Stored data entries
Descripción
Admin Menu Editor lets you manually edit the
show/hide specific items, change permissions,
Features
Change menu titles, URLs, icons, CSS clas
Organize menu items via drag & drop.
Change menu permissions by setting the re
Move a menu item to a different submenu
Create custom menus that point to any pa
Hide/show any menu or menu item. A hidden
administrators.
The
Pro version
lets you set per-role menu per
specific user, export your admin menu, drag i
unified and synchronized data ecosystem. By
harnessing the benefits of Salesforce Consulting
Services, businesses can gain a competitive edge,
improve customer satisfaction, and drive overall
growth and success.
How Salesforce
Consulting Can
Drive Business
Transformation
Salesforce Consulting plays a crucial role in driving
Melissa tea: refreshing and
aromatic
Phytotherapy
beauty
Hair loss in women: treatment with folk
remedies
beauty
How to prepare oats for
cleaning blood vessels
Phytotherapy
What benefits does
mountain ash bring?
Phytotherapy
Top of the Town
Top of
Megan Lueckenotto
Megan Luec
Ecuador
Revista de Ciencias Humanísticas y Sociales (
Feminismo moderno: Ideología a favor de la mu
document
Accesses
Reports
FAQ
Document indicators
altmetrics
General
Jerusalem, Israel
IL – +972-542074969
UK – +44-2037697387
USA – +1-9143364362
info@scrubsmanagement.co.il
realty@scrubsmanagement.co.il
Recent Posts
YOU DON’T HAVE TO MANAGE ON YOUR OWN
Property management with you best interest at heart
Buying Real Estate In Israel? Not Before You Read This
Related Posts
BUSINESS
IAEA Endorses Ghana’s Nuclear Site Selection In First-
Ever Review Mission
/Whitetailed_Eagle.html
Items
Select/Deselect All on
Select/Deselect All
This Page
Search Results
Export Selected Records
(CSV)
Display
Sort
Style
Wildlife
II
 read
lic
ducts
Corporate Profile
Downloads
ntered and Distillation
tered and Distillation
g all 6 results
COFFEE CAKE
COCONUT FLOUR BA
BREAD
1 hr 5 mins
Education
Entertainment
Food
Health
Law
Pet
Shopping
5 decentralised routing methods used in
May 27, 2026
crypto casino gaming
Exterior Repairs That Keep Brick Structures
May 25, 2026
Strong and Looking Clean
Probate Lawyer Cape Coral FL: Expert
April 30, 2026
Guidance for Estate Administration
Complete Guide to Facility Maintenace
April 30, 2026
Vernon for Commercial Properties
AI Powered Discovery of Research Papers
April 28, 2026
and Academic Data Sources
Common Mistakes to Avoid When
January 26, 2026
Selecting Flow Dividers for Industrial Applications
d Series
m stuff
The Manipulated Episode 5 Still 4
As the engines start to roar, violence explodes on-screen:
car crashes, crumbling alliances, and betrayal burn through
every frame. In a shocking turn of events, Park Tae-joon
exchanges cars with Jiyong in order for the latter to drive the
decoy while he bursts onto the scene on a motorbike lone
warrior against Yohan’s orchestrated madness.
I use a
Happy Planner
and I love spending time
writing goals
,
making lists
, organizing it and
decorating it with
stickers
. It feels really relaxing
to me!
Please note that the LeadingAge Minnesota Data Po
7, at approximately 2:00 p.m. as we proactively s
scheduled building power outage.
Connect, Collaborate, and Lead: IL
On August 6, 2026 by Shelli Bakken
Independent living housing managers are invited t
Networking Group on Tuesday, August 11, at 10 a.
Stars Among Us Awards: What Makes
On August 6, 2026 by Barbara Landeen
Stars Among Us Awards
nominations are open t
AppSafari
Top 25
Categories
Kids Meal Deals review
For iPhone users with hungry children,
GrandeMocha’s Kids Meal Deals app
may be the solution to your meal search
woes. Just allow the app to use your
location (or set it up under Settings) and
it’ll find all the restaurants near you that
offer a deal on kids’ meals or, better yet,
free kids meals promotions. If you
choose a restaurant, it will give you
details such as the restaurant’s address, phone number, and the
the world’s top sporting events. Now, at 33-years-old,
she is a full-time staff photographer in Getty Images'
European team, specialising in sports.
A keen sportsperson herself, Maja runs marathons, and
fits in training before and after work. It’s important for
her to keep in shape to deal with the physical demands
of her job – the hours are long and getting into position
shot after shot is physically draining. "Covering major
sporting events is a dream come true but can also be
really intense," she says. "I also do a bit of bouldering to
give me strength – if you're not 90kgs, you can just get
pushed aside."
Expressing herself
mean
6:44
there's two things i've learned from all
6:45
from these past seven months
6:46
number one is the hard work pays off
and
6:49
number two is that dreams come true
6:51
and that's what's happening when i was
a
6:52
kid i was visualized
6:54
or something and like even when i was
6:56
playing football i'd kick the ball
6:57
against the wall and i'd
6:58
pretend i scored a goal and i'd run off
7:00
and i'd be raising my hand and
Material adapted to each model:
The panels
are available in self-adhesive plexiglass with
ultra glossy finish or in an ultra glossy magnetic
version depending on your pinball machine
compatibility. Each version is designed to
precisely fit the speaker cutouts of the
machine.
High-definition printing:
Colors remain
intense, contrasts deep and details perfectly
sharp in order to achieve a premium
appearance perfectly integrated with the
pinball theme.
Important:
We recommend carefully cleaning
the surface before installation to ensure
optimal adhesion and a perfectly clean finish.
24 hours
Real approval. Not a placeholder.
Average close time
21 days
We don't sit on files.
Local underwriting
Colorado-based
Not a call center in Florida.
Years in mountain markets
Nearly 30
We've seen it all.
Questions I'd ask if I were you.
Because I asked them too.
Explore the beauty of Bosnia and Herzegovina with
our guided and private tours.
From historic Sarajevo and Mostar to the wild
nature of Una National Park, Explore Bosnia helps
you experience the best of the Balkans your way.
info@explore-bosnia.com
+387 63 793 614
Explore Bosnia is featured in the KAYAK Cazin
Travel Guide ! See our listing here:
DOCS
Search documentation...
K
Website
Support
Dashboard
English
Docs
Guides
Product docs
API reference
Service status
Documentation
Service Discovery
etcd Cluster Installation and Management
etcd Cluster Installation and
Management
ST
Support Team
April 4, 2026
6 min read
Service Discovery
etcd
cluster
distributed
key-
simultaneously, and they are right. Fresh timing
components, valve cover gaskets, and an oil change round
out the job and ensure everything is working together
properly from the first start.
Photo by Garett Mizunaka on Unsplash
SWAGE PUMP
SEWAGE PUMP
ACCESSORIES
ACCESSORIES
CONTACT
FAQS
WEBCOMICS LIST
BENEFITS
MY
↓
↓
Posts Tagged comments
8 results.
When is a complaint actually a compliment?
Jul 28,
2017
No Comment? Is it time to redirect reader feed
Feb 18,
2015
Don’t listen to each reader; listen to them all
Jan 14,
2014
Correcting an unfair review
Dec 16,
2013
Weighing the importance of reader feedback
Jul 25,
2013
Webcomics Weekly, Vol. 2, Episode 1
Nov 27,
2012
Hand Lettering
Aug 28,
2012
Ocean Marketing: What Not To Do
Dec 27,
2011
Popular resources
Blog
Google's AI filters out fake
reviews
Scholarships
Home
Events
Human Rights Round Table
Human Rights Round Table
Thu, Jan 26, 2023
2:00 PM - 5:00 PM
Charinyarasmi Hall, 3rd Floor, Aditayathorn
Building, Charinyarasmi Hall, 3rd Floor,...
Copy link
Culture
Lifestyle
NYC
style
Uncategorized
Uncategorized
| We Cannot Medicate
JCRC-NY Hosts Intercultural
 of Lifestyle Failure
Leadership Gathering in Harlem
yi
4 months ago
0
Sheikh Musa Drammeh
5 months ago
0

_Work order_
Copy each line of the entries exactly.

_Task response_
Descripción
Admin Menu Editor lets you manually edit the
show/hide specific items, change permissions,
Features
Change menu titles, URLs, icons, CSS clas
Organize menu items via drag & drop.
Change menu permissions by setting the re
Move a menu item to a different submenu
Create custom menus that point to any pa
Hide/show any menu or menu item. A hidden
administrators.
The
Pro version
lets you set per-role menu per
specific user, export your admin menu, drag i
unified and synchronized data ecosystem. By
harnessing the benefits of Salesforce Consulting
Services, businesses can gain a competitive edge,
improve customer satisfaction, and drive overall
growth and success.
How Salesforce
Consulting Can
Drive Business
Transformation
Salesforce Consulting plays a crucial role in driving
Melissa tea: refreshing and
aromatic
Phytotherapy
beauty
Hair loss in women: treatment with folk
remedies
beauty
How to prepare oats for
cleaning blood vessels
Phytotherapy
What benefits does
mountain ash bring?
Phytotherapy
Top of the Town
Top of
Megan Lueckenotto
Megan Luec
Ecuador
Revista de Ciencias Humanísticas y Sociales (
Feminismo moderno: Ideología a favor de la mu
document
Accesses
Reports
FAQ
Document indicators
altmetrics
General
Jerusalem, Israel
IL – +972-542074969
UK – +44-2037697387
USA – +1-9143364362
info@scrubsmanagement.co.il
realty@scrubsmanagement.co.il
Recent Posts
YOU DON’T HAVE TO MANAGE ON YOUR OWN
Property management with you best interest at heart
Buying Real Estate In Israel? Not Before You Read This
Related Posts
BUSINESS
IAEA Endorses Ghana’s Nuclear Site Selection In First-
Ever Review Mission
/Whitetailed_Eagle.html
Items
Select/Deselect All on
Select/Deselect All
This Page
Search Results
Export Selected Records
(CSV)
Display
Sort
Style
Wildlife
II
 read
lic
ducts
Corporate Profile
Downloads
ntered and Distillation
tered and Distillation
g all 6 results
COFFEE CAKE
COCONUT FLOUR BA
BREAD
1 hr 5 mins
Education
Entertainment
Food
Health
Law
Pet
Shopping
5 decentralised routing methods used in
May 27, 2026
crypto casino gaming
Exterior Repairs That Keep Brick Structures
May 25, 2026
Strong and Looking Clean
Probate Lawyer Cape Coral FL: Expert
April 30, 2026
Guidance for Estate Administration
Complete Guide to Facility Maintenace
April 30, 2026
Vernon for Commercial Properties
AI Powered Discovery of Research Papers
April 28, 2026
and Academic Data Sources
Common Mistakes to Avoid When
January 26, 2026
Selecting Flow Dividers for Industrial Applications
d Series
m stuff
The Manipulated Episode 5 Still 4
As the engines start to roar, violence explodes on-screen:
car crashes, crumbling alliances, and betrayal burn through
every frame. In a shocking turn of events, Park Tae-joon
exchanges cars with Jiyong in order for the latter to drive the
decoy while he bursts onto the scene on a motorbike lone
warrior against Yohan’s orchestrated madness.
I use a
Happy Planner
and I love spending time
writing goals
,
making lists
, organizing it and
decorating it with
stickers
. It feels really relaxing
to me!
Please note that the LeadingAge Minnesota Data Po
7, at approximately 2:00 p.m. as we proactively s
scheduled building power outage.
Connect, Collaborate, and Lead: IL
On August 6, 2026 by Shelli Bakken
Independent living housing managers are invited t
Networking Group on Tuesday, August 11, at 10 a.
Stars Among Us Awards: What Makes
On August 6, 2026 by Barbara Landeen
Stars Among Us Awards
nominations are open t
AppSafari
Top 25
Categories
Kids Meal Deals review
For iPhone users with hungry children,
GrandeMocha’s Kids Meal Deals app
may be the solution to your meal search
woes. Just allow the app to use your
location (or set it up under Settings) and
it’ll find all the restaurants near you that
offer a deal on kids’ meals or, better yet,
free kids meals promotions. If you
choose a restaurant, it will give you
details such as the restaurant’s address, phone number, and the
the world’s top sporting events. Now, at 33-years-old,
she is a full-time staff photographer in Getty Images'
European team, specialising in sports.
A keen sportsperson herself, Maja runs marathons, and
fits in training before and after work. It’s important for
her to keep in shape to deal with the physical demands
of her job – the hours are long and getting into position
shot after shot is physically draining. "Covering major
sporting events is a dream come true but can also be
really intense," she says. "I also do a bit of bouldering to
give me strength – if you're not 90kgs, you can just get
pushed aside."
Expressing herself
mean
6:44
there's two things i've learned from all
6:45
from these past seven months
6:46
number one is the hard work pays off
and
6:49
number two is that dreams come true
6:51
and that's what's happening when i was
a
6:52
kid i was visualized
6:54
or something and like even when i was
6:56
playing football i'd kick the ball
6:57
against the wall and i'd
6:58
pretend i scored a goal and i'd run off
7:00
and i'd be raising my hand and
Material adapted to each model:
The panels
are available in self-adhesive plexiglass with
ultra glossy finish or in an ultra glossy magnetic
version depending on your pinball machine
compatibility. Each version is designed to
precisely fit the speaker cutouts of the
machine.
High-definition printing:
Colors remain
intense, contrasts deep and details perfectly
sharp in order to achieve a premium
appearance perfectly integrated with the
pinball theme.
Important:
We recommend carefully cleaning
the surface before installation to ensure
optimal adhesion and a perfectly clean finish.
24 hours
Real approval. Not a placeholder.
Average close time
21 days
We don't sit on files.
Local underwriting
Colorado-based
Not a call center in Florida.
Years in mountain markets
Nearly 30
We've seen it all.
Questions I'd ask if I were you.
Because I asked them too.
Explore the beauty of Bosnia and Herzegovina with
our guided and private tours.
From historic Sarajevo and Mostar to the wild
nature of Una National Park, Explore Bosnia helps
you experience the best of the Balkans your way.
info@explore-bosnia.com
+387 63 793 614
Explore Bosnia is featured in the KAYAK Cazin
Travel Guide ! See our listing here:
DOCS
Search documentation...
K
Website
Support
Dashboard
English
Docs
Guides
Product docs
API reference
Service status
Documentation
Service Discovery
etcd Cluster Installation and Management
etcd Cluster Installation and
Management
ST
Support Team
April 4, 2026
6 min read
Service Discovery
etcd
cluster
distributed
key-
simultaneously, and they are right. Fresh timing
components, valve cover gaskets, and an oil change round
out the job and ensure everything is working together
properly from the first start.
Photo by Garett Mizunaka on Unsplash
SWAGE PUMP
SEWAGE PUMP
ACCESSORIES
ACCESSORIES
CONTACT
FAQS
WEBCOMICS LIST
BENEFITS
MY
↓
↓
Posts Tagged comments
8 results.
When is a complaint actually a compliment?
Jul 28,
2017
No Comment? Is it time to redirect reader feed
Feb 18,
2015
Don’t listen to each reader; listen to them all
Jan 14,
2014
Correcting an unfair review
Dec 16,
2013
Weighing the importance of reader feedback
Jul 25,
2013
Webcomics Weekly, Vol. 2, Episode 1
Nov 27,
2012
Hand Lettering
Aug 28,
2012
Ocean Marketing: What Not To Do
Dec 27,
2011
Popular resources
Blog
Google's AI filters out fake
reviews
Scholarships
Home
Events
Human Rights Round Table
Human Rights Round Table
Thu, Jan 26, 2023
2:00 PM - 5:00 PM
Charinyarasmi Hall, 3rd Floor, Aditayathorn
Building, Charinyarasmi Hall, 3rd Floor,...
Copy link
Culture
Lifestyle
NYC
style
Uncategorized
Uncategorized
| We Cannot Medicate
JCRC-NY Hosts Intercultural
 of Lifestyle Failure
Leadership Gathering in Harlem
yi
4 months ago
0
Sheikh Musa Drammeh
5 months ago
0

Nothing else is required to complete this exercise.